We know that the integral is equal to $2\pi i$ times the sum of the residues

$$\underset{R\rightarrow \infty}{\text{lim}}\oint_{\gamma_R} \frac{\pi\cot(\pi z)}{z^2} \hspace{1mm}\text{d}z= 2\pi i \sum \underset{z\rightarrow n}{\text{Res}}\hspace{2mm}f(z)$$

But we know the integral is 0, so

$$2\pi i \sum \underset{z\rightarrow n}{\text{Res}}\hspace{2mm}f(z) = 0$$

$$\sum \underset{z\rightarrow n}{\text{Res}}\hspace{2mm}f(z) = 0$$

Now, we can rewrite the sum of the residues, since we’ve computed them all.

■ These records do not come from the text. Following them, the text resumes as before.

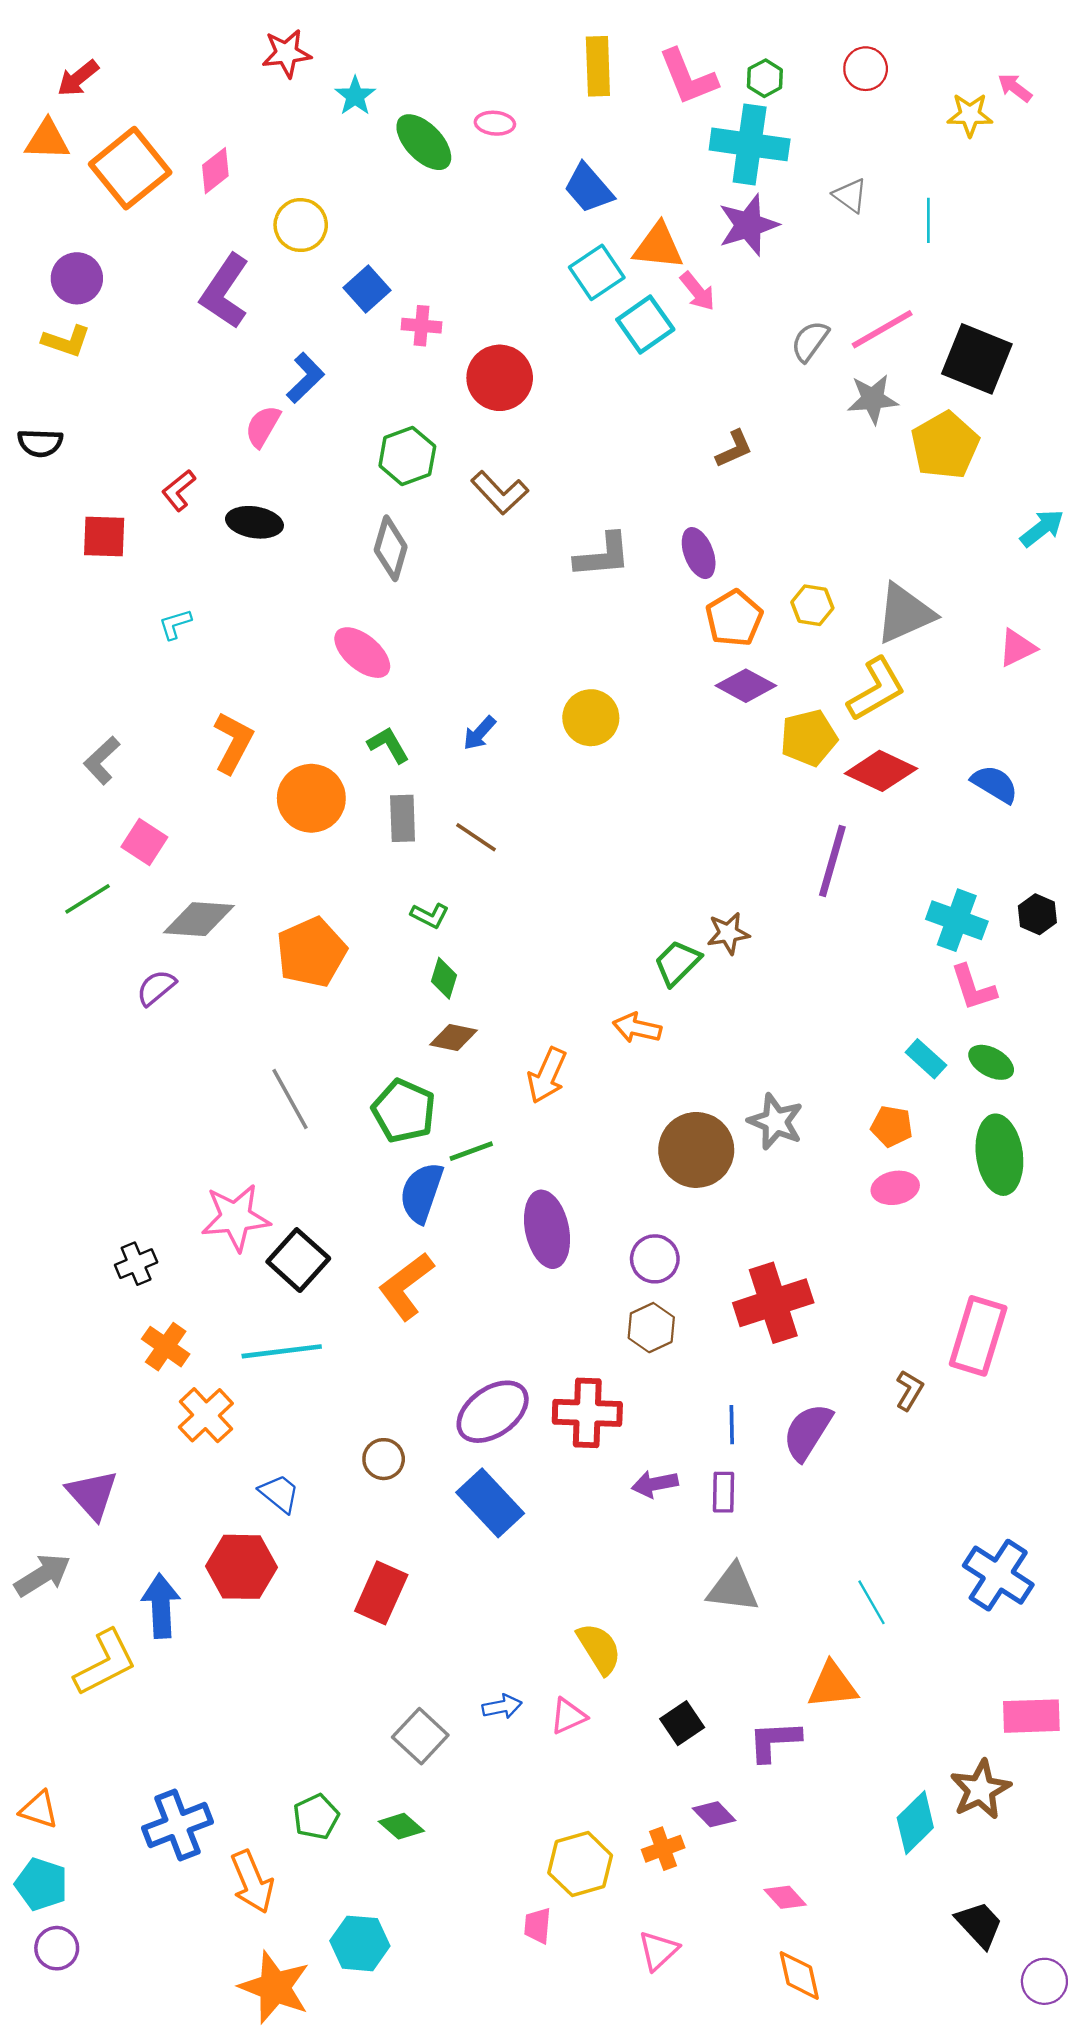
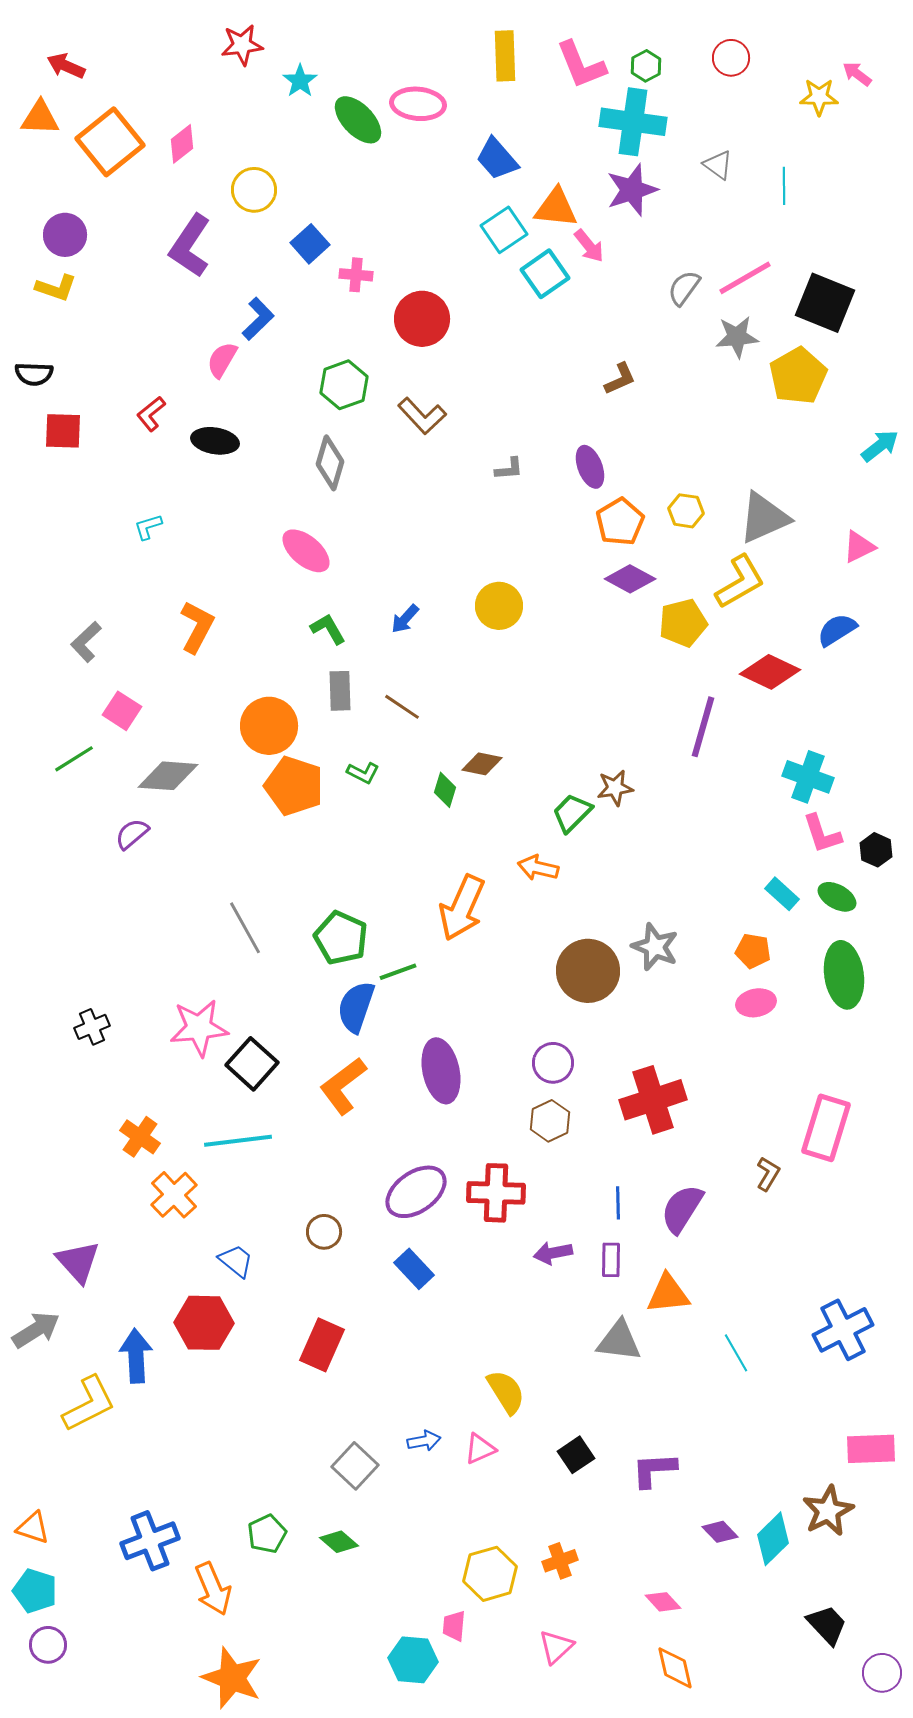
red arrow: (78, 78) -> (66, 66), turned 63
pink ellipse: (495, 123) -> (418, 104), size x1.6
red square: (104, 536) -> (63, 431), moved
gray L-shape: (603, 555) -> (509, 469), size x0.6
red diamond: (881, 771) -> (770, 672), moved
blue semicircle: (995, 784) -> (837, 630), moved, turned -63
orange circle: (311, 798) -> (269, 726), moved
black hexagon: (1037, 914) -> (876, 850), moved
orange pentagon: (311, 952) -> (294, 786), moved, turned -30
green diamond: (444, 978) -> (445, 790), moved
brown diamond: (453, 1037) -> (482, 764), moved
orange arrow: (547, 1075) -> (462, 908), size x1.4
purple ellipse: (547, 1229) -> (441, 1071), moved
black cross: (136, 1264) -> (92, 1027), moved
blue rectangle: (490, 1503) -> (414, 1269), size x0.7
blue cross: (998, 1575) -> (843, 1330), turned 30
orange triangle: (832, 1685) -> (668, 1294), moved
purple diamond: (714, 1814) -> (720, 1532), moved
cyan hexagon: (360, 1943) -> (413, 1660), moved

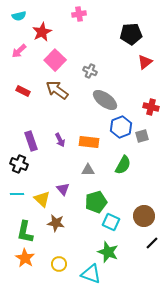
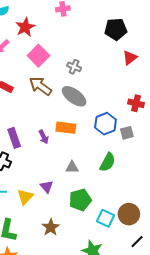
gray ellipse: (105, 100) -> (74, 96), moved
orange rectangle: (89, 142) -> (66, 128), moved
yellow triangle: (42, 199) -> (25, 197), turned 30
cyan square: (111, 222) -> (106, 218), moved
brown star: (56, 223) -> (51, 227), moved, turned 30

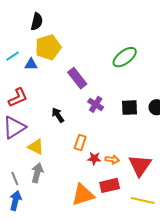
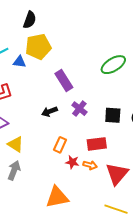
black arrow: (58, 115) -> (49, 112), moved, turned -84
red rectangle: (110, 185) -> (97, 144), moved

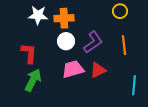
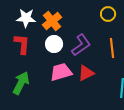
orange cross: (64, 18) -> (52, 21), turned -36
red L-shape: (29, 53) -> (22, 44), moved

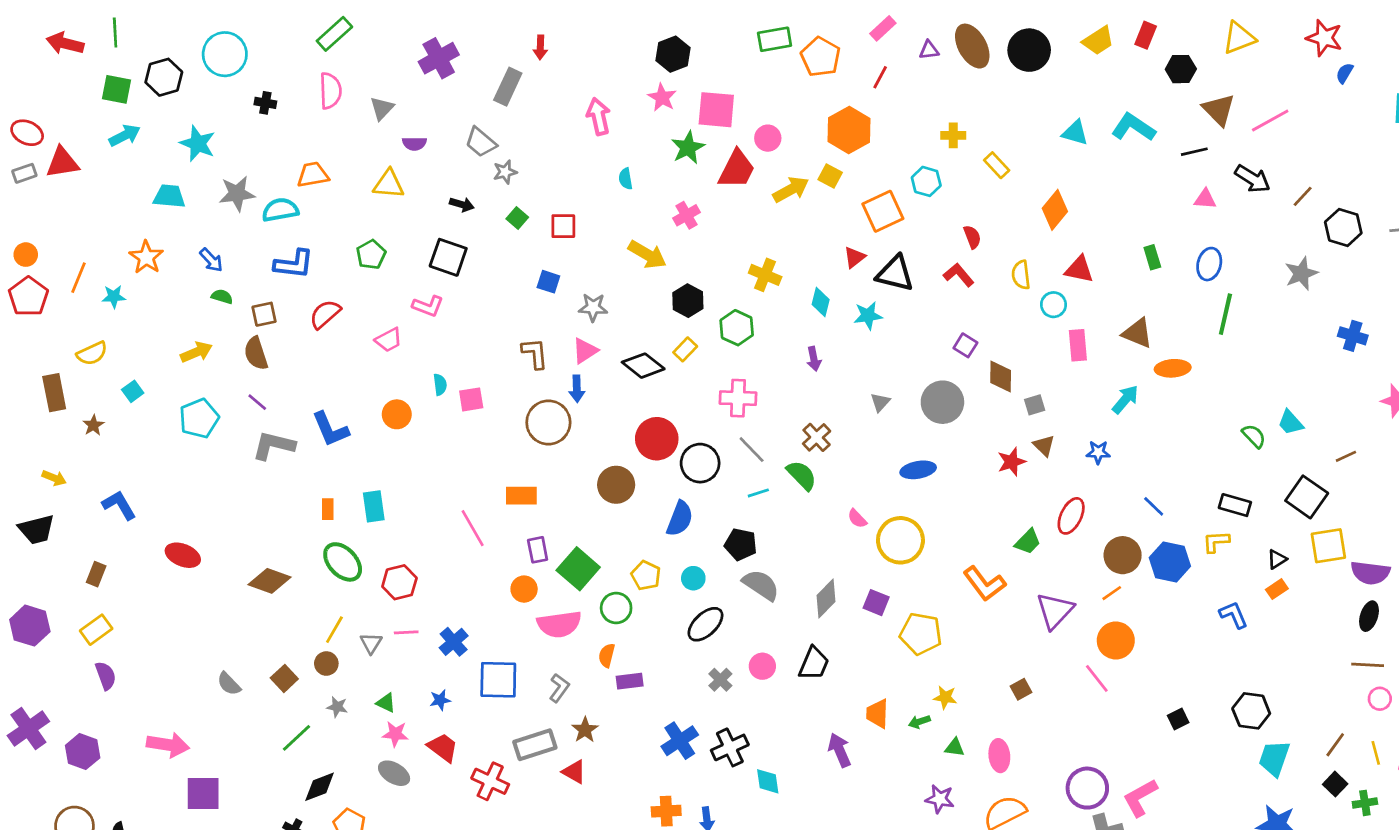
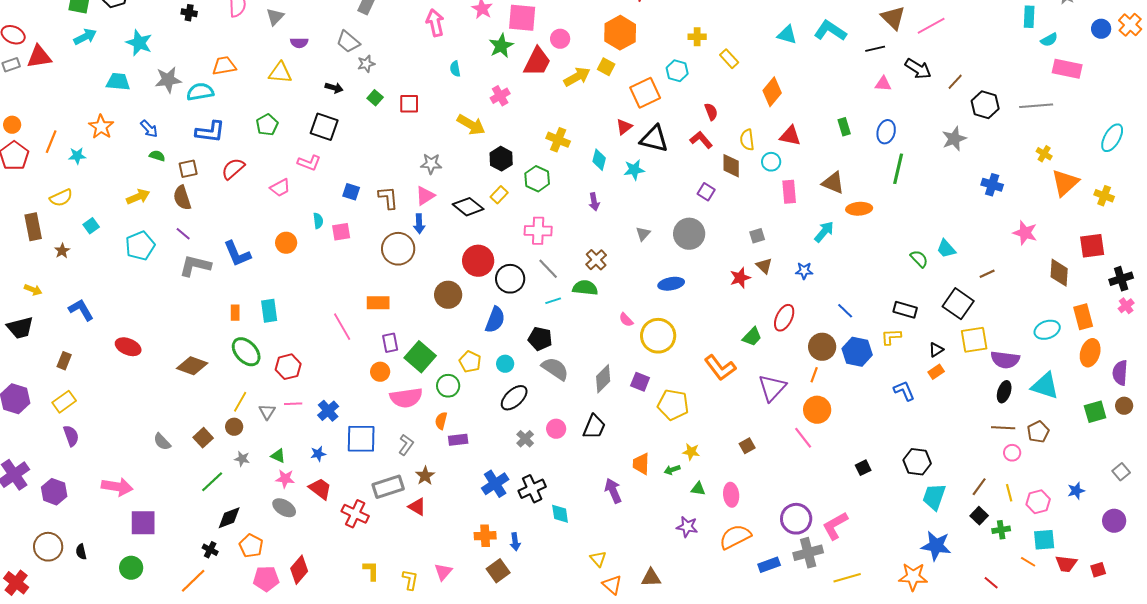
blue square: (548, 282) -> (351, 192), moved
brown diamond: (1001, 376) -> (731, 166), moved
green semicircle: (802, 475) -> (585, 288), turned -40
orange line: (1112, 593) -> (814, 375), turned -35

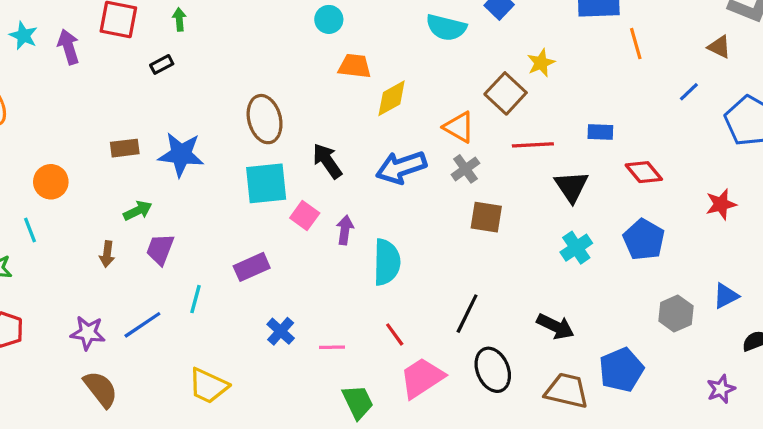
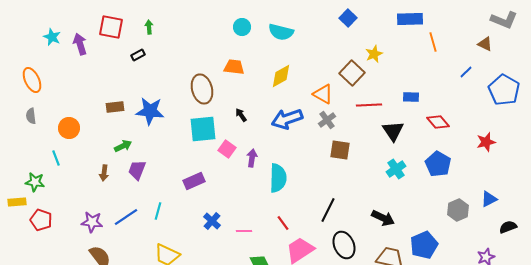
cyan semicircle: (446, 27) -> (281, 32), moved
orange trapezoid: (355, 66) -> (234, 67), moved
black arrow: (327, 161) -> (241, 115), size x0.6
cyan line: (195, 299) -> (158, 211), moved

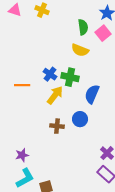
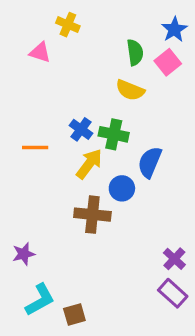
pink triangle: (15, 10) -> (40, 52), moved
blue circle: (80, 119) -> (122, 188), moved
brown cross: (57, 126) -> (92, 215), size x1.5
purple star: (22, 155) -> (24, 254), moved

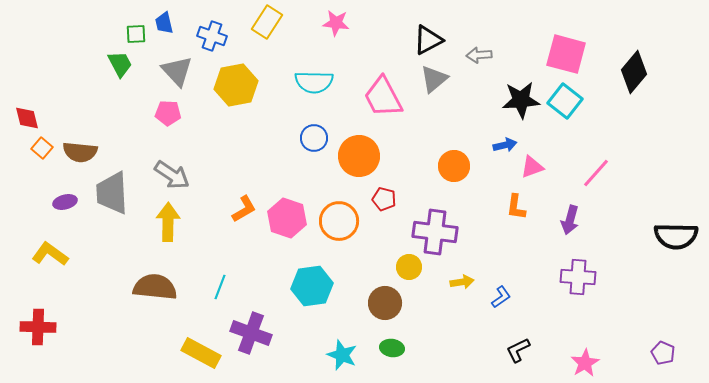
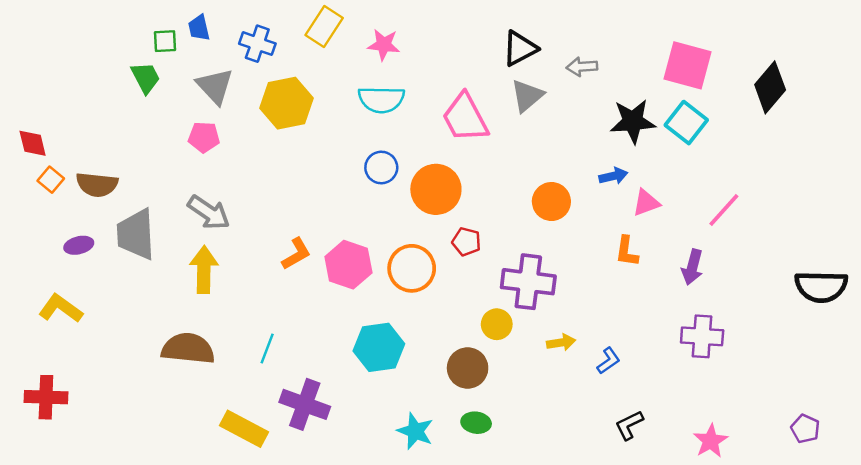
pink star: (336, 23) -> (384, 45), moved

$$\sum \underset{z\rightarrow n}{\text{Res}}\hspace{2mm}f(z) = \sum_{n\neq 0}\underset{z\rightarrow n}{\text{Res}}\hspace{2mm}f(z) \hspace{2mm} + \hspace{2mm} \underset{z\rightarrow 0}{\text{Res}}\hspace{2mm}f(z) = 0$$

$$\sum_{n=-\infty}^{\infty, n\neq 0}\frac{1}{n^2} \hspace{2mm} – \hspace{2mm} \frac{\pi^2}{3}= 0$$

But, $\frac{1}{n^2}$ is an even function, so we can rewrite it as

$$\sum_{n=-\infty}^{\infty, n\neq 0}\frac{1}{n^2} = 2\sum_{n=1}^{\infty}\frac{1}{n^2}$$

Therefore

$$2\sum_{n=1}^{\infty}\frac{1}{n^2} \hspace{2mm} – \hspace{2mm} \frac{\pi^2}{3}= 0$$

$$\bbox[10px,border:1px solid black]{\sum_{n=1}^{\infty}\frac{1}{n^2} = \frac{\pi^2}{6}}$$

That’s it folks. As always, thanks for reading! I know this was much more mathematically intense than the rest of my posts, but this is such an incredible formula that I was left with no choice but to present it.